Daniel J. Nicoll, MD
A new legal analysis makes a compelling case for the Bush Administration to work with Congress to fix the Medicare payment problem. The AMA, working with a broad coalition of medical professionals released a legal analysis clearly showing that costly government errors now hurting the Medicare program can be legally corrected by the Bush Administration. "Congress and the Administration must work together to fix a growing Medicare payment problem that is threatening access for America's seniors," said Timothy T. Flaherty, MD, AMA Chair. The Administration admits that errors were made in 1998 and 1999, including underestimating the gross domestic product (GDP) and leaving out the cost of medical care for one million people. In addition, the physician spending pool currently included outpatient drugs, the cost of which is growing faster than actual physician services. By fixing these two terms, the administration could restore about $62 billion to funding for Medicare services and help avert a series of sharp Medicare cuts. Physicians are urged to learn more and contact both their Congressional representatives and the Bush Administration by logging onto the AMA web site at www.ama-assn.org/grassroots, or by calling 1-800-833-6354.

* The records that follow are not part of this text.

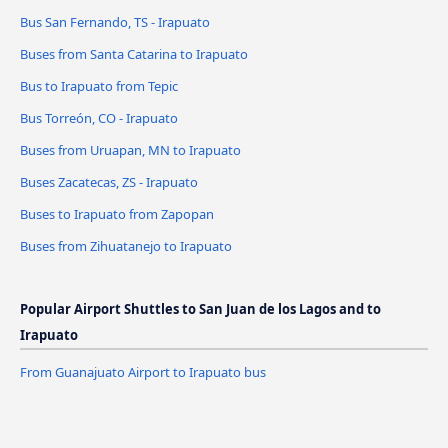
Bus San Fernando, TS - Irapuato
Buses from Santa Catarina to Irapuato
Bus to Irapuato from Tepic
Bus Torreón, CO - Irapuato
Buses from Uruapan, MN to Irapuato
Buses Zacatecas, ZS - Irapuato
Buses to Irapuato from Zapopan
Buses from Zihuatanejo to Irapuato
Popular Airport Shuttles to San Juan de los Lagos and to
Irapuato
From Guanajuato Airport to Irapuato bus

Legislation (A.11330) introduced by Assemblyman Richard Gottfried to address concerns raised by attendees of an Assembly hearing on physicians held earlier this year, was reported from the Assembly Health Committee to the Assembly codes Committee. Among other things, the bill would establish a statute of limitations for OPMC proceedings; increase the evidentiary burden of proof to a clear and convincing standard; establish additional due process protections for physicians under investigation; require the proffering of exculpatory evidence; and protect against the disclosure of certain medical records when the patient is the licensee under investigation. The bill would also require the appointment of Board members to investigation and hearing committees on a rotating basis and require an investigation/hearing committee to be composed of 1 physician, 1 physicians' assistant, and 1 lay person if a physicians' assistant is under investigation. Lastly, the bill would appear to expand upon the type of evidence that may be introduced during a hearing to include evidence regarding alternative medical practice. The Assembly Codes Committee is slated to consider the measure soon. MSSNY continues its review of this comprehensive measure and has not yet taken a position on the bill.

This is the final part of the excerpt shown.